The Post Office: Character of Amal

On the surface level Tagore’s play The Post Office represents the eagerness of Amal, a sick child kept confined in a room, to participate in the activity of life around him. But beyond this apparent simplicity lies its profound meaning. It has been read as an allegory of soul seeking what lies beyond; it presents human spirit reaching its liberation through a communication beyond the ken of human recognition. W.B Yeats lays emphasis on the deliverance which the child discovers in death that naturally comes at the moment when one reaches beyond his personal ego and is able to say, “all my work is thine.”
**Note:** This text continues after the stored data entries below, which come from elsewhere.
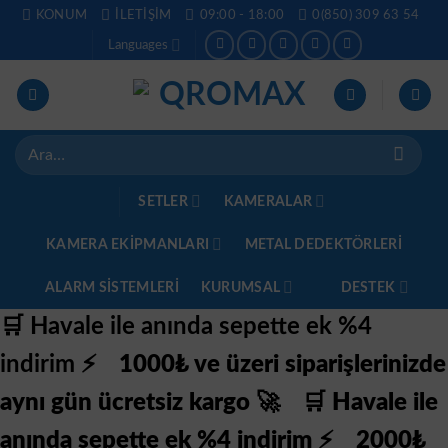
İçeriğe
KONUM
İLETIŞIM
09:00 - 18:00
0(850) 309 63 54
atla
Languages
Ara:
SETLER
KAMERALAR
KAMERA EKİPMANLARI
METAL DEDEKTÖRLERI
ALARM SISTEMLERI
KURUMSAL
DESTEK
🛒 Havale ile anında sepette ek %4
indirim ⚡
1000₺ ve üzeri siparişlerinizde
aynı gün ücretsiz kargo 🚀
🛒 Havale ile
anında sepette ek %4 indirim ⚡
2000₺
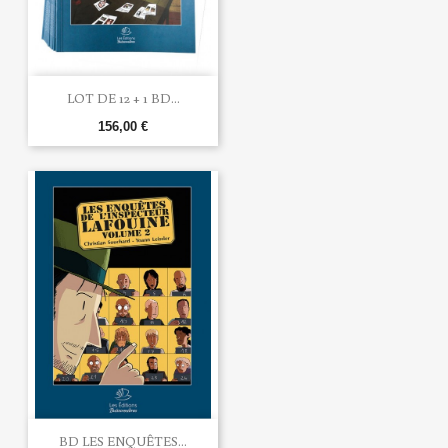
LOT DE 12 + 1 BD...
156,00 €
BD LES ENQUÊTES...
Amal is an orphan child adopted by Madhav. But he suffers from a serious disease. According to the advice of the village doctor, he is not allowed to go out in open-air as it may be detrimental to his health. So he is kept confined in room with utmost care by Madhav. He is a simple and innocent child with highly sensitive and imaginative mind. Though he is kept confined in room, his imaginative mind leads him to transcend the barrier of the four walls of the room. He sits besides the window and makes friends with the passer-by, imparting to each a new zest for life. Thus the Dairyman, Watchman, Headsman, Sudha and the village boys become his friends. Amal is an angelic creature that can create the world of values in the mere act of imaginatively perceiving it. His highly imaginative mind gives a compelling picture of the Dairyman’s village and the Dairyman is surprised to hear it. With simple and innocent mind, he believes Gaffers tale of the Parrot’s Isle. He also believes in Watchman’s assurance that one day he will receive the king’s letter and he waits in anxious anticipation for the King’s letter.

In Act II Amal’s physical condition deteriorate. None sees any hope of his survival. Headman mocks him giving him a blank letter. But at last the king’s Herald and the King’s Physician come. Lastly Amal dies. Thus the play deals with Amal’s tragic story of suffering and pain on the surface level. But a deeper analysis will reveal that Amal’s death is not at all a tragic one. Instead it is seen as union between human soul and the Supreme Being. Amal is an innocent boy who is tired of the suffering of his life. Therefore he is eager for deliverance from this earthly existence. It is an invitation to leave this world of pain and suffering and enter the world of eternal bliss. At the end of the play Amal says to the State’s Physician: “I feel very well, Doctor, very well. All pain is gone. How fresh and open! I can see all the stars now twinkling from the other side of the dark.”

Amal is an angelic creature, apparently passive but highly creative through his imaginative perception. He is the symbol of the soul longing for eternity.